Sunday, July 7, 2013

Jiah Khan's suicide - Who's to blame?


Actress, Jiah Khan committed suicide on Jun 3rd. After that there were a few speculations about why she committed suicide - failing career in the movie industry, inability to meet Rabia Khan’s expectations. A few days later her suicide note revealed the facts and stopped the guessing game.

The letter expresses her love for Suraj Pancholi. She has dreamed of a future with him, but he has betrayed her by going behind other women. She wrote about how she loved him and showered him with gifts but her love for him was never reciprocated. She wrote about the physical pain he caused her, the rapes, the physical abuse and finally the abortion. She could not imagine a world without him and could not bear to witness his unfaithfulness so she ended her life.

After I read her letter, I felt really sad for her; sad for loosing a meaningful life for a worthless person. It also made me ask the question, ‘Why did she choose to undergo such humiliation? Why couldn’t she just walk away from that relationship? Why didn’t she understand that physical abuse is different from love and that there no love when there is violence?’

A couple of weeks ago I read an interesting article in Femina about why women choose to stay in abusive relationships. For an outsider getting out of such relationship is as simple as walking out of the door, but for an insider it takes as much courage to stay in an abusive relationship as getting out.

Abuse is a disease that progresses in stages. It starts with requests  -  not wearing a particular dress, coming home after work and not going anywhere else because he cannot bear to be away from you even for a moment. These innocuous requests are followed by humiliation. He says you dress weird or you don’t look good or you are not so intelligent to do your own stuff, you need help and he maligns your family. Slanders from the person you loved, rip your soul apart piece by piece. As women withstand such behaviour, it progresses to physical abuse. They raise their hand for the simplest reasons. Abuse becomes a dose of medicine that has to be prescribed every day to keep you in track. The abused during this process starts shutting down from her partner, from her family and the whole world. There is an overwhelming sense of loneliness and desperation which leads her to take drastic measures.

An abusive relationship is not devoid of a few intimate magical moments. It is these moments that the victims hold on to, hoping that the abuser would change. Everything would get back to normal just like it was before, just like in the fairy tales. In the Indian scenario, it is much more complicated. What would your family think? What would your friends think if you walk away? There is stigma of being a single woman. If you have kids, then it is a point of no return, the kids’ need their father, no matter how much the mother has to suffer to be in that relationship.

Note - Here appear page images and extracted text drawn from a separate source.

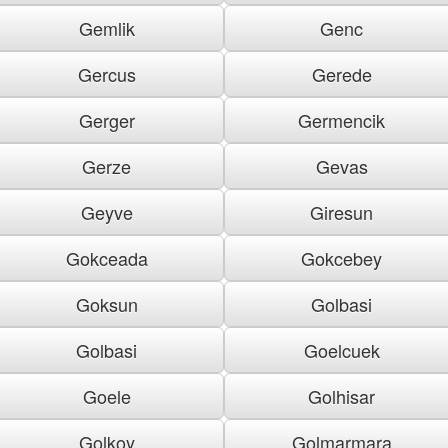
Gemlik
Genc
Gercus
Gerede
Gerger
Germencik
Gerze
Gevas
Geyve
Giresun
Gokceada
Gokcebey
Goksun
Golbasi
Golbasi
Goelcuek
Goele
Golhisar
Golkoy
Golmarmara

The only medicine for this disease is to realize what constitutes a abuse. Women should understand that nothing justifies a rash or demeaning behaviour by your spouse/partner. Love blinds symptoms of psychological and physical abuse by providing excuses for such behaviour, maybe he is stressed out at work, and maybe you have done something wrong which deserves such harsh treatment.  Love and abuse do not go together. Relationships should be built on mutual respect and love. Seek help, take relationship counselling sessions, take support of friends and family and curb the cancerous growth of abuse before it is too late.